How To Build A Good Credit Score
Your credit score in some ways is meant to be a snapshot of
your overall financial habits - especially your habits
surrounding debts and other financial responsibilities.
Developing some good financial habits can help your credit
score by putting you in a good financial position.
Good financial habits will ensure that you don’t get into
too much debt and that you are able to meet your financial
duties easily. There are a few financial habits that are
especially credit-friendly:
Tip #41: Learn to budget
One of the biggest reasons that people develop poor credit
is overspending. In many cases, this overspending is
caused by a lack of budget. A budget can tell you how
much you should be spending on each item in your life.

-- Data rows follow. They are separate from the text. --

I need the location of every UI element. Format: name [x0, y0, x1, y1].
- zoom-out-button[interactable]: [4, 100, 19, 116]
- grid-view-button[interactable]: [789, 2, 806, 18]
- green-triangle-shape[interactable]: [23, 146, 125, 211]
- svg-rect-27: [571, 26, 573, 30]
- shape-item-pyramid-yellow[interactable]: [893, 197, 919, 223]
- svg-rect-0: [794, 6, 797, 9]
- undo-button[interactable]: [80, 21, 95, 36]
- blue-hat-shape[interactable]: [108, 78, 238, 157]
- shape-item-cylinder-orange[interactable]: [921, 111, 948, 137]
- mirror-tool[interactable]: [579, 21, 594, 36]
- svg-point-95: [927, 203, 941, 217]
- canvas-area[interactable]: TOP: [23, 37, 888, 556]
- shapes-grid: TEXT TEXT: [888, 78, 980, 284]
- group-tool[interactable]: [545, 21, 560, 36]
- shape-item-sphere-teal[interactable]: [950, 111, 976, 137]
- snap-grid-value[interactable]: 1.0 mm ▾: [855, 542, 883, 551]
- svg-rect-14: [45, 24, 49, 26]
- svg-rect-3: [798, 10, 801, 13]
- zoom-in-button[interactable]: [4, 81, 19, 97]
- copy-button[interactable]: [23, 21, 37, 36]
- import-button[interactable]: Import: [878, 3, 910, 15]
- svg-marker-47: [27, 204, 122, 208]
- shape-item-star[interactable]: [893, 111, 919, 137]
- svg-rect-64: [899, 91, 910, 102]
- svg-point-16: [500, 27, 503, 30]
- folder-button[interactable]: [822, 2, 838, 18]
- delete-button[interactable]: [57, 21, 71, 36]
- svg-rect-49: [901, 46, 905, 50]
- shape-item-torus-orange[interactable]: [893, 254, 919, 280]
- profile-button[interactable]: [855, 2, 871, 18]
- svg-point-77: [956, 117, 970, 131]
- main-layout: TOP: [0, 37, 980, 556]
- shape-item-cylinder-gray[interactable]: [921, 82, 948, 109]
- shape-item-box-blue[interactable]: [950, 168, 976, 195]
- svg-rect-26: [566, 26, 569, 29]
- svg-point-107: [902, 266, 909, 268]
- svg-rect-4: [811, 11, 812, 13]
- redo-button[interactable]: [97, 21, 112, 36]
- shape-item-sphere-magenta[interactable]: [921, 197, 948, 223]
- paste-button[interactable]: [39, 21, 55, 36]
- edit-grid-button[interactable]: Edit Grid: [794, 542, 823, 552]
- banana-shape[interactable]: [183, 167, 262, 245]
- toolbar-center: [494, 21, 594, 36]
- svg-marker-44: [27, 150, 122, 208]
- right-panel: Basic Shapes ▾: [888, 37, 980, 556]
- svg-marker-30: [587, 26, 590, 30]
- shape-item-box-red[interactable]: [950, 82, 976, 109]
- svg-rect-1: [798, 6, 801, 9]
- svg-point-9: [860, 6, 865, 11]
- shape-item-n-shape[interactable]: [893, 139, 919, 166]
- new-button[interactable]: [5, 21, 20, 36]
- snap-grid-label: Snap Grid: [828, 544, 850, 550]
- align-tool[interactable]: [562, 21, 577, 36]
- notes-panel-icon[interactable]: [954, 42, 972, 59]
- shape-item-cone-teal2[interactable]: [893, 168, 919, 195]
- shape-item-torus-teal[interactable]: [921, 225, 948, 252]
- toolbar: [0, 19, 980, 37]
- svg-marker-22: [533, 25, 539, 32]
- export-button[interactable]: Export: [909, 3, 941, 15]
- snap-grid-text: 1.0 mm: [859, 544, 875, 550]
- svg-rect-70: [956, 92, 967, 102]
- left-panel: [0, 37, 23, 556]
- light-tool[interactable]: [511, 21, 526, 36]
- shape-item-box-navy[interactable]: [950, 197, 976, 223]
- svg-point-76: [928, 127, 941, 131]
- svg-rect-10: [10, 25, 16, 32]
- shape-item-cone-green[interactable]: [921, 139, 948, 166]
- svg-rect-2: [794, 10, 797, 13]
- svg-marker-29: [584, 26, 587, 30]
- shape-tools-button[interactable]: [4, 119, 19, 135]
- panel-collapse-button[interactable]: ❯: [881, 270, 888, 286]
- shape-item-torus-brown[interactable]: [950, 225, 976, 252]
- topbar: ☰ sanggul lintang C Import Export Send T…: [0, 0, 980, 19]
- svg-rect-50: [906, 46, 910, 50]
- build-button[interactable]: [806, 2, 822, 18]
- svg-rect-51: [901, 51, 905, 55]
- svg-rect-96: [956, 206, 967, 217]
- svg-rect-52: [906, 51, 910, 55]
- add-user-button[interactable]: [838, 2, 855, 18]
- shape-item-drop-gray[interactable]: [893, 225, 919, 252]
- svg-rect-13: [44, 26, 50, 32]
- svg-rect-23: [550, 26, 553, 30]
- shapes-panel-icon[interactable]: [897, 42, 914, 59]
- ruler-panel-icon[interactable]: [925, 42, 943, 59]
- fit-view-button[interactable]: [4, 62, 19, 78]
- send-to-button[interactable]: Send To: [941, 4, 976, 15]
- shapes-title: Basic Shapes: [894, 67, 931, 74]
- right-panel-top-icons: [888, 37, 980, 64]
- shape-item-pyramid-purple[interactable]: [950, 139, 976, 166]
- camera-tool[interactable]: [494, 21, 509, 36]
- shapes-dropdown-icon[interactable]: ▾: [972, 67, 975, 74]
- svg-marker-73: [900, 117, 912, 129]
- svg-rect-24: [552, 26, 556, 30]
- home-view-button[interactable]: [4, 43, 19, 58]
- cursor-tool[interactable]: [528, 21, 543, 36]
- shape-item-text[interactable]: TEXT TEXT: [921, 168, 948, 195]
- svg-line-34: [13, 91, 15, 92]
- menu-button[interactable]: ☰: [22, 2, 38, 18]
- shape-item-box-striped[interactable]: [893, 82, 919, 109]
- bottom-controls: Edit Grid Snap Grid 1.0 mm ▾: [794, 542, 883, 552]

This allows your financial life to stay nicely
organized.
Contrary to popular belief, a budget does not have to be
constricting or boring or complicated. Simply note how
much you earn each month, and on a piece of paper, write down
how much you really need to spend on savings, rent, utilities,
food, personal care, transportation, spending money,
entertainment, hobbies, education, and other items. Make
sure that you account for every expense.
Then, simply commit yourself to spending that particular
amount on each item on your list. Of course, some
expenses on your list will change each month - you may spend
more on heating bills in the winter than in the summer, for
example - but estimating can help ensure that you can meet all
your financial responsibilities.
Tip #42: Live within your means
Many people believe that if they only had more money, they
would not have to worry about credit. In fact, this is
not true. Many people who have money - or at least have
all the trappings of money, including cars and nice homes - in
fact have terrible credit.
The secret of this is that it is not your income that
decides whether you are a good credit risk or a bad one but
rather how you handle money. You could be earning $7 per
hour and still paying your bills and meeting your financial
responsibilities - in which case you will have terrific
credit.
You could also be earning $300 000 a year and be in terrible
debt and financial shape due to unpaid bills and excessive
debt. The best way to ensure that you have a good credit
rating - no matter what your income - is to spend less than you
earn. That means living below your means. If you
have a very small income, you may need to live with roommates
in order to keep costs down. If you have a medium-sized
income, that may mean saving more and entertaining
less.
You may be interested to note that your income is not a
factor in determining your credit score. Although your
past and current employers are listed on your credit report -
and although lenders may be able to guess your financial status
from your loan amounts - your income does not count.
This means that if you won the lottery today or suddenly
inherited a large sum, your credit score would not
increase. With your credit rating, what matters is how
you manage your money, not how much you make.